Animation showing an attention layer assigning weights to tokens and predicting the next one.

  1. A sequence of token embeddings is fed into the attention layer. Each token is represented as a vector of numeric values.
  2. The goal in a decoder is to predict the next token in the sequence, which will also be a vector that aligns to an embedding in the model’s vocabulary.
  3. The attention layer evaluates the sequence so far and assigns weights to each token to represent their relative influence on the next token.
  4. The weights can be used to compute a new vector for the next token with an attention score. Multi-head attention uses different elements in the embeddings to calculate multiple alternative tokens.
  5. A fully connected neural network uses the scores in the calculated vectors to predict the most probable token from the entire vocabulary.
  6. The predicted output is appended to the sequence so far, which is used as the input for the next iteration.
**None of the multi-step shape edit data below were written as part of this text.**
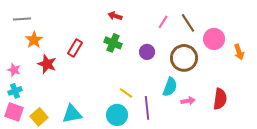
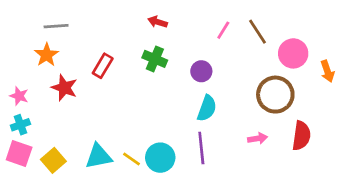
gray line: (22, 19) -> (56, 26), moved
brown circle: (184, 58) -> (275, 95), moved
cyan semicircle: (170, 87) -> (207, 108), moved
yellow line: (126, 93) -> (131, 159), moved

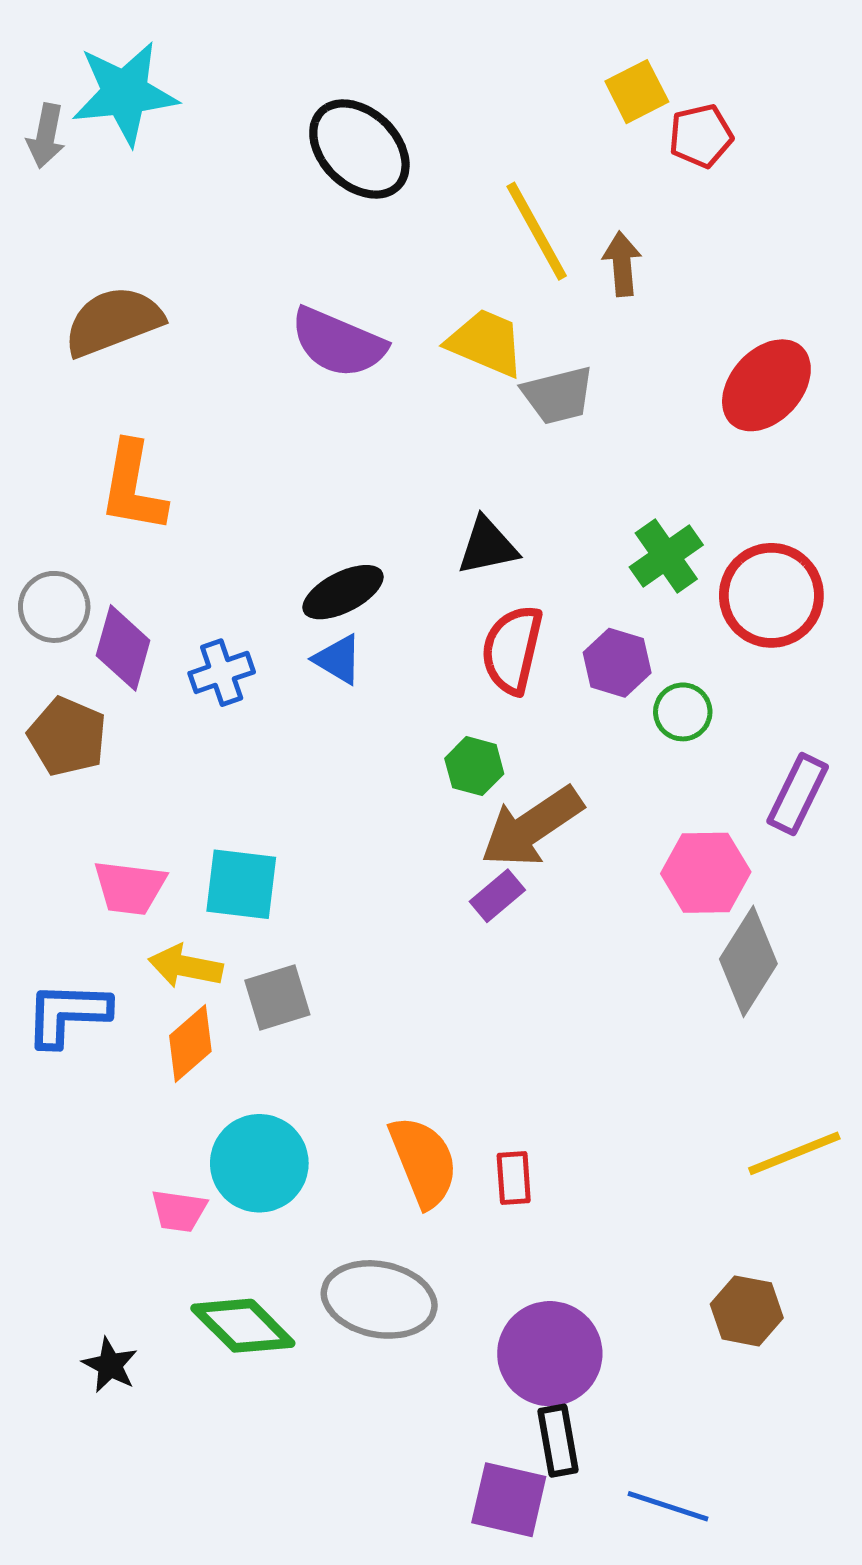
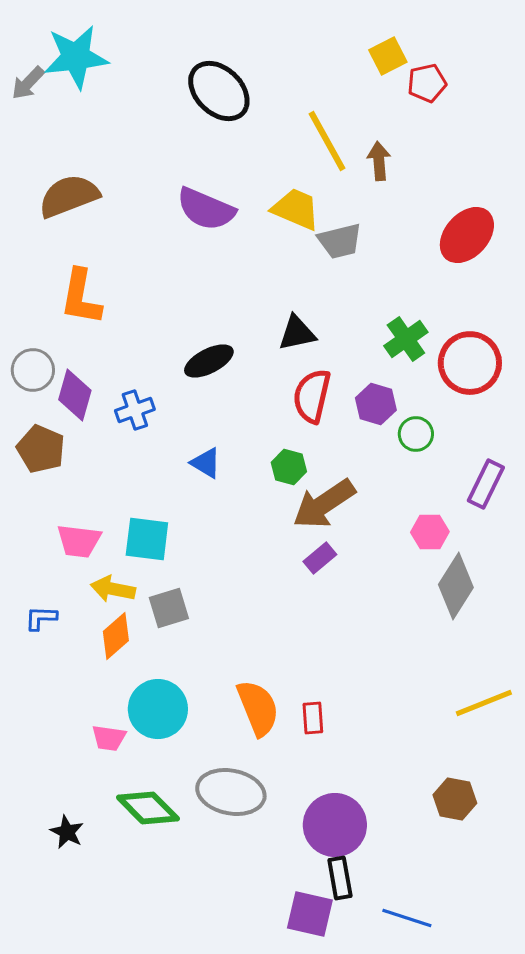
gray arrow: (46, 136) -> (28, 83), turned 33
blue triangle: (338, 659) -> (206, 463), moved
pink hexagon: (706, 873) -> (430, 532), size x0.7
purple rectangle: (497, 896) -> (320, 558), moved
blue L-shape: (67, 1014) -> (41, 618), size x0.6

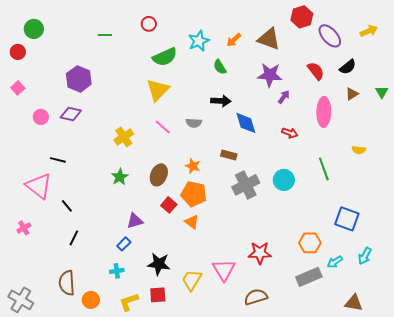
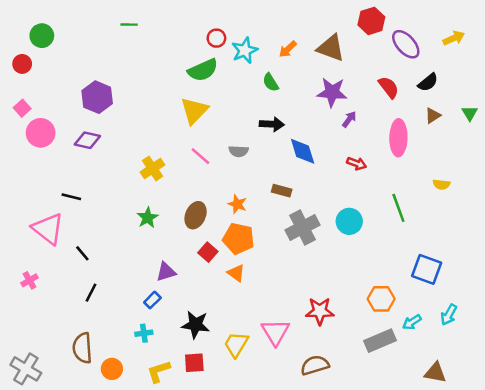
red circle: (149, 24) -> (216, 38), moved
green line: (105, 35) -> (129, 25), moved
pink circle: (41, 117) -> (41, 133), moved, size x1.5

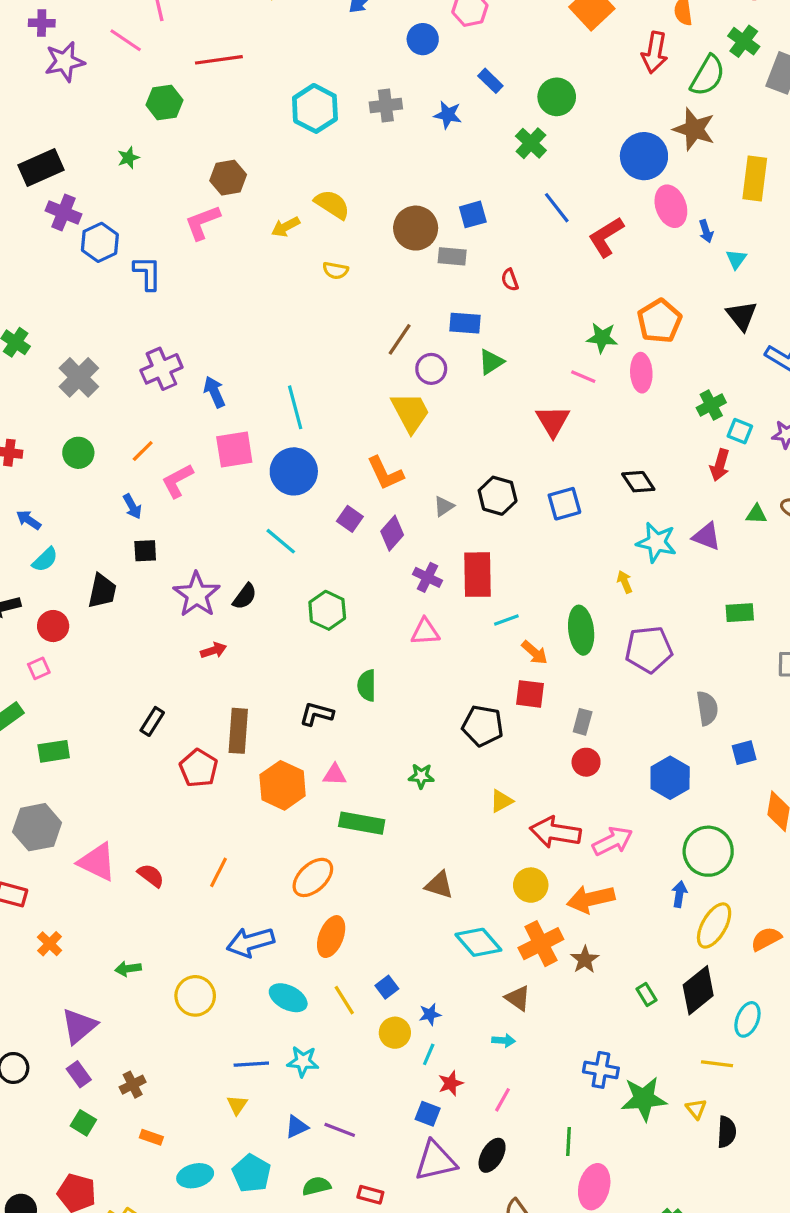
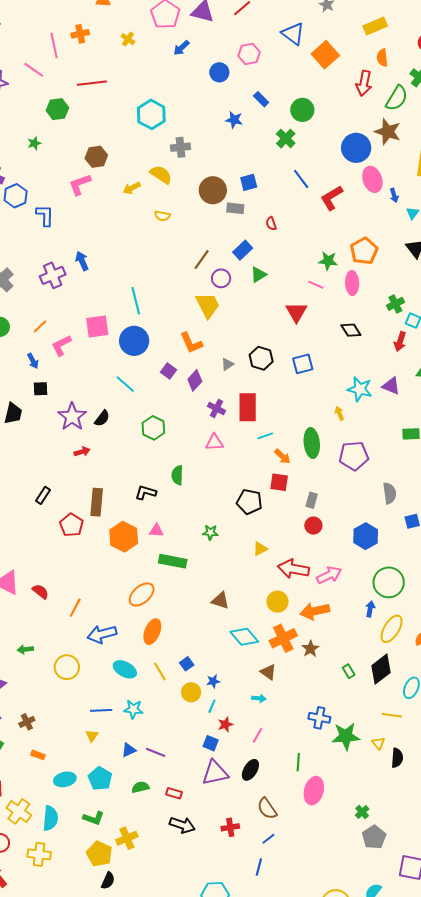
gray cross: (386, 105) -> (181, 147), moved
blue rectangle: (465, 323) -> (243, 250), turned -48
blue arrow: (214, 392) -> (82, 261), moved
black diamond: (638, 482) -> (351, 330), moved
orange line: (218, 872) -> (75, 608), moved

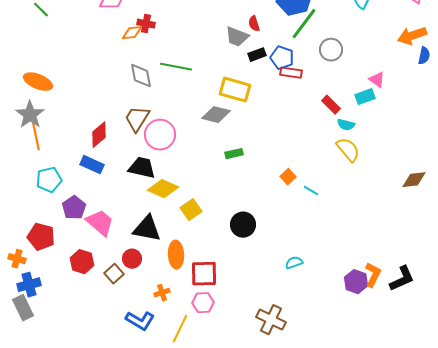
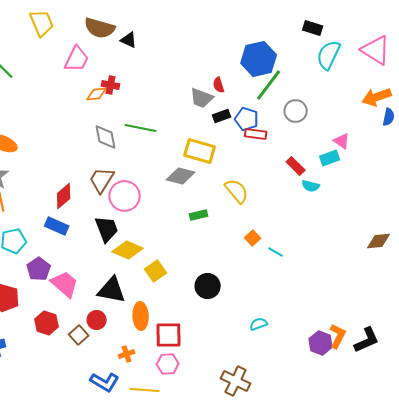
yellow semicircle: (348, 150) -> (237, 191), moved
black trapezoid: (142, 168) -> (107, 229), turned 56
yellow line: (180, 329) -> (145, 390), turned 68

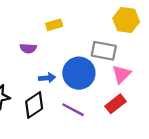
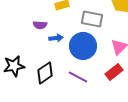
gray rectangle: (104, 51) -> (92, 19), moved
blue arrow: (47, 78) -> (56, 38), moved

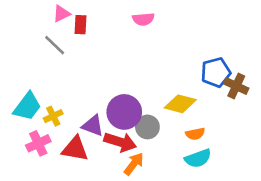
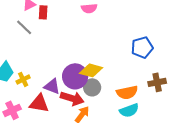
brown cross: (236, 86) -> (157, 82), moved, turned -36
yellow diamond: (180, 104) -> (91, 70), moved
orange semicircle: (195, 134) -> (127, 92), size x1.5
pink cross: (38, 143) -> (12, 110), moved

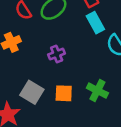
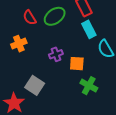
orange square: (64, 93) -> (77, 64), moved

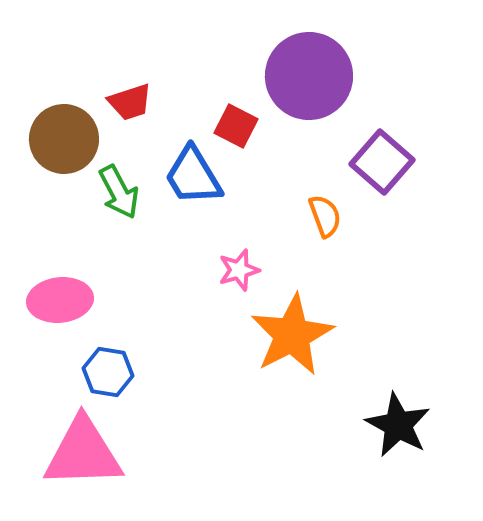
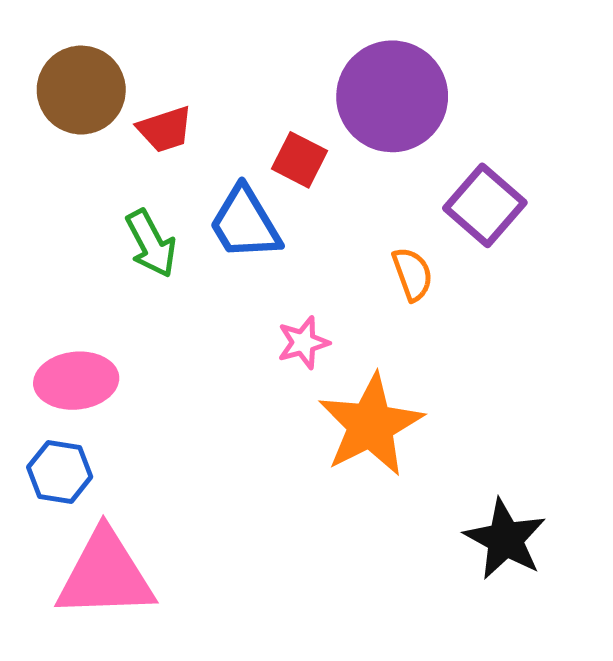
brown circle: (64, 139) -> (81, 90), moved
blue hexagon: (108, 372) -> (60, 472), moved

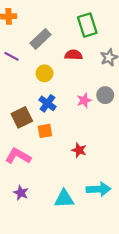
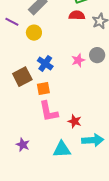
red semicircle: (74, 55) -> (77, 15), moved
yellow circle: (45, 73) -> (34, 33), moved
red star: (79, 150) -> (75, 121), moved
pink L-shape: (18, 156) -> (49, 111), moved, turned -130

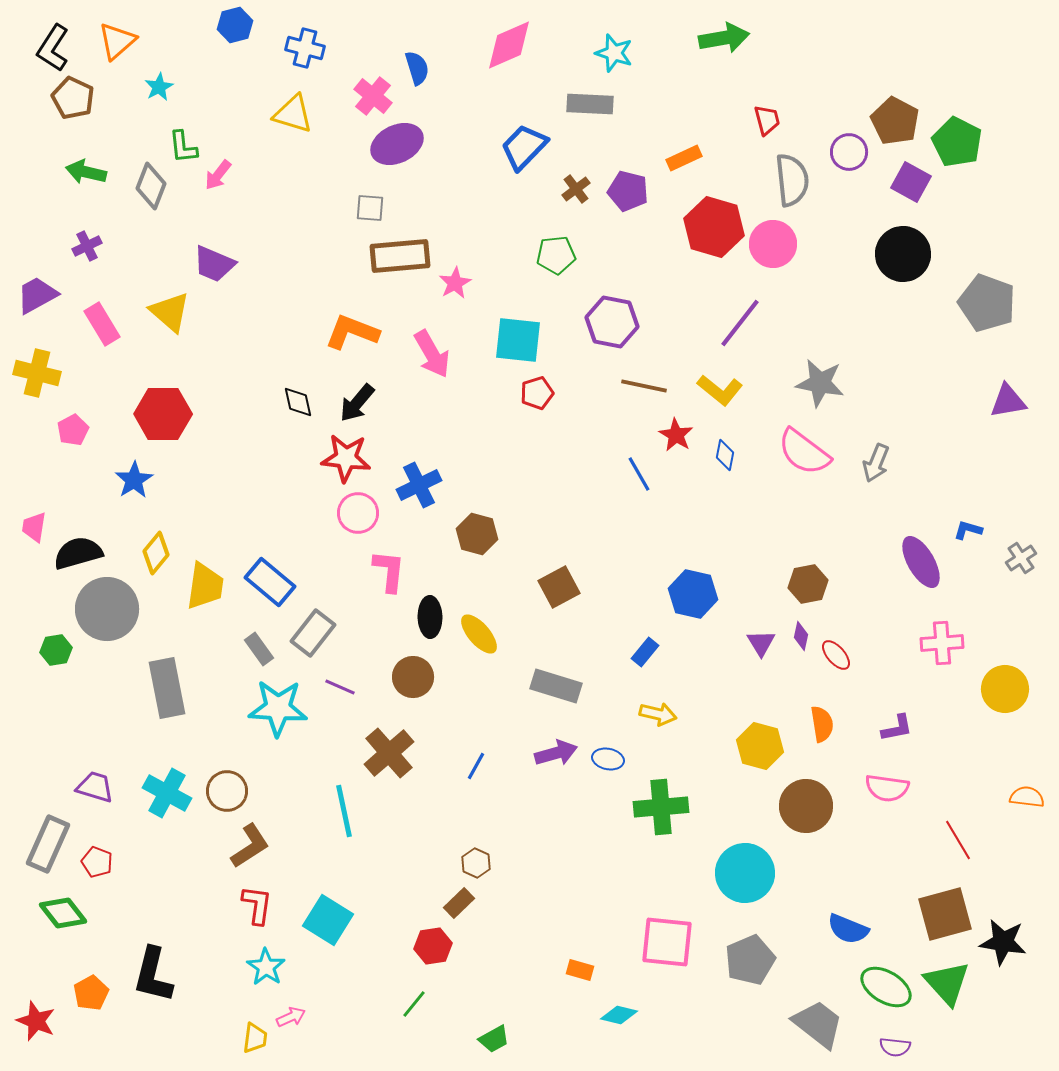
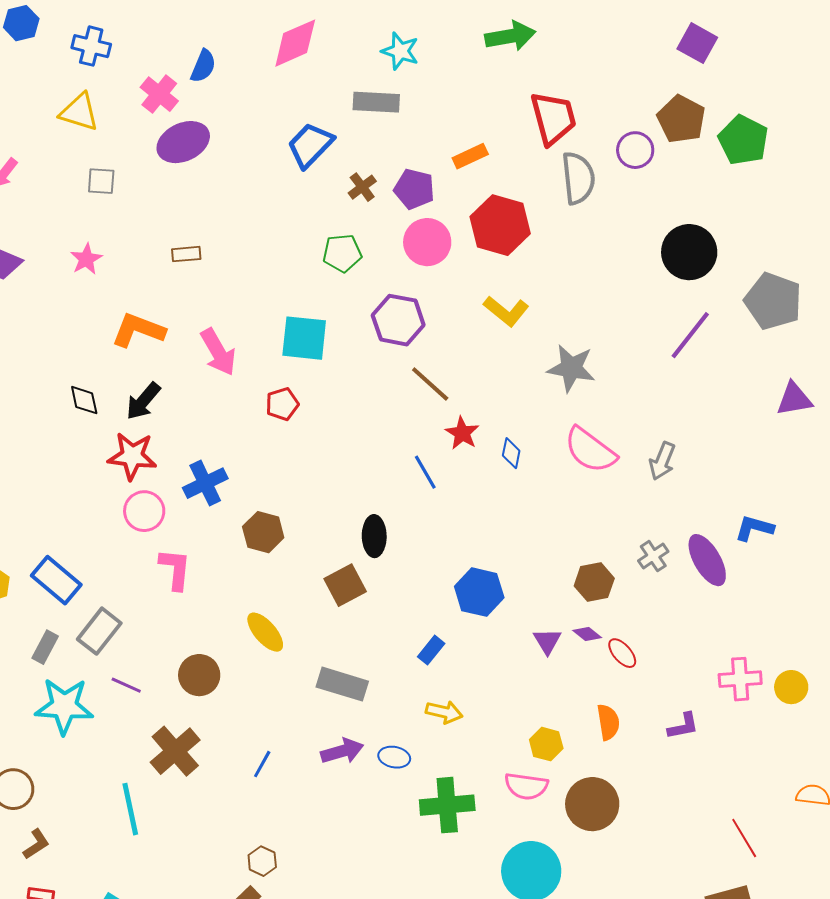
blue semicircle: (417, 68) -> (203, 66), turned 40
red trapezoid: (767, 120) -> (553, 118), size x1.8
purple square: (911, 182) -> (697, 43), moved
gray square: (370, 208) -> (101, 181), moved
pink circle: (773, 244) -> (427, 242), moved
brown rectangle: (400, 256) -> (186, 254), size x0.5
pink star: (455, 283) -> (86, 259), moved
purple line: (740, 323) -> (690, 335), moved
gray star: (820, 383) -> (571, 368), moved
brown line: (644, 386) -> (430, 384), turned 30
yellow L-shape: (720, 390) -> (506, 311), moved
red pentagon: (537, 393) -> (282, 404), moved
blue L-shape: (968, 530) -> (754, 528), size x1.4
gray cross: (1021, 558) -> (653, 556), moved
black ellipse: (430, 617) -> (374, 536), moved
purple diamond: (801, 636) -> (587, 634), turned -64
pink cross: (942, 643) -> (740, 679), moved
gray rectangle: (259, 649) -> (45, 647), turned 64
yellow circle: (1005, 689) -> (791, 687), size x0.7
yellow hexagon: (760, 746) -> (546, 744), size x0.7
pink semicircle: (887, 788) -> (526, 786), moved
brown L-shape: (250, 846) -> (36, 844), size x0.7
During training, the actual sequence of tokens is known – we just mask the ones that come later in the sequence than the token position currently being considered. As in any neural network, the predicted value for the token vector is compared to the actual value of the next vector in the sequence, and the loss is calculated. The weights are then incrementally adjusted to reduce the loss and improve the model. When used for inferencing (predicting a new sequence of tokens), the trained attention layer applies weights that predict the most probable token in the model’s vocabulary that is semantically aligned to the sequence so far.

What all of this means, is that a transformer model such as GPT-4 (the model behind ChatGPT and Bing) is designed to take in a text input (called a prompt) and generate a syntactically correct output (called a completion). In effect, the “magic” of the model is that it has the ability to string a coherent sentence together. This ability doesn't imply any “knowledge” or “intelligence” on the part of the model; just a large vocabulary and the ability to generate meaningful sequences of words. What makes a large language model like GPT-4 so powerful however, is the sheer volume of data with which it has been trained (public and licensed data from the Internet) and the complexity of the network. This enables the model to generate completions that are based on the relationships between words in the vocabulary on which the model was trained; often generating output that is indistinguishable from a human response to the same prompt.